"... avevo scoperto l'abisso della rassegnazione, la virtù del distacco, il piacere del pensare pulito, l'ebbrezza della creazione politica, il fremito dell'apparire delle cose impossibili..." Altiero Spinelli
di Roberto Spagnoli *
Il 10 febbraio si celebra il “Giorno del ricordo” istituito nel 2004 per conservare e rinnovare «la memoria della tragedia degli italiani e di tutte le vittime delle foibe, dell’esodo degli istriani, dei fiumani e dei dalmati italiani dalle loro terre durante la Seconda guerra mondiale e nell’immediato secondo dopoguerra, e della più complessa vicenda del confine orientale».
Purtroppo ogni anno il 10 febbraio viene preso in ostaggio da forze politiche a cui non interessa rinnovare la memoria della complessa vicenda del confine orientale ma solo usare in maniera strumentale la tragedia delle foibe e il dramma dell’esodo. Del resto una sorta di “peccato originale” è insito nella stessa legge che ha istituito questa solennità dove si parla “dell’esodo degli istriani, dei fiumani e dei dalmati italiani dalle loro terre”. Quelle terre, tuttavia, non erano soltanto loro.
Ricordare la tragedia delle foibe e il dramma dell’esodo senza ricordare ciò che è accaduto nel ventennio della dittatura fascista e negli anni della guerra e dell’occupazione nazista significa non riconoscere che su quello che per noi è il confine orientale ci sono anche altre memorie e narrazioni diverse dalle nostre. Significa perpetuare quelle divisioni e quelle contrapposizioni che portarono al conflitto e che vediamo oggi pericolosamente riaffiorare nelle pretese “sovraniste” di talune forze politiche che altro non sono se non la declinazione odierna di quel nazionalismo e di quel protezionismo che in Europa, nella prima metà del ‘900, nel giro di venticinque anni hanno provocato due guerre mondiali.
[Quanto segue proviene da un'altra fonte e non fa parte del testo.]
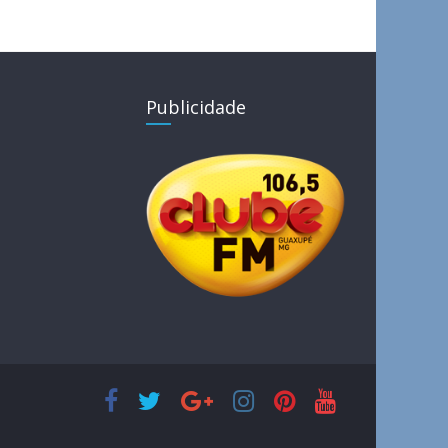
Publicidade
Per commemorare questo 10 febbraio 2019 preferiamo allora fare riferimento ad un altro episodio tragico della storia del XX secolo, più vicino a noi nel tempo.
Sarajevo, 5 febbraio 1994: venticinque anni fa, nella capitale bosniaca sotto assedio da quasi due anni, muoiono 68 persone e 142 rimangono ferite nella prima strage di Markale, il mercato coperto al centro della città. Ma cosa c’entra la commemorazione della strage di Markale con il ricordo delle vittime delle foibe e dell’esodo degli italiani dall’Istria e dalla Dalmazia?
Per spiegarlo citiamo quanto scrive il giornalista, scrittore e storico Alessandro Marzo Magno nella post-fazione al libro “Anime baltiche” dello scrittore olandese Jan Brokken: «I territori di frontiera, le località miste, le città multietniche hanno purtroppo un tratto comune, qui sull’Adriatico, come sul Baltico o sul Mediterraneo orientale […]: chi vince prende il piatto. A prescindere da chi sia il vincitore. Anche nel lessico la vicenda è simile».
Alessandro Marzo Magno parla delle città “che hanno più nomi, nelle diverse lingue che vi sono – o vi sono state – parlate”. E cita tra le altre Trieste “italianissima per i nazionalisti nostrani” ma che si chiama anche Trst in sloveno e Triest in tedesco o Gorizia/Gorica/Grz. E quanti italiani sanno che Caporetto, luogo così importante per la nostra storia, si trova in Slovenia e si chiama Kobarid (e anche Karfeit in tedesco)?
«Il punto è che ognuno di questi nomi ha la sia dignità e la sua storia, mentre i vari nazionalisti vogliono dimenticare il nome degli ‘altri’ ricorrendo soltanto al proprio», commenta Alessandro Marzo Magno.
Accade qualcosa di simile da noi ad ogni “Giorno del ricordo”: c’è chi vuole dimenticare gli altri che hanno vissuto e vivono sul confine orientale: dimenticare i loro nomi, le loro storie, le loro memorie. E’ un gioco pericoloso che in questo periodo in Italia piace a molti, ma è come giocare con il fuoco: prima o poi ci si scotta e magari si finisce per bruciare la casa intera.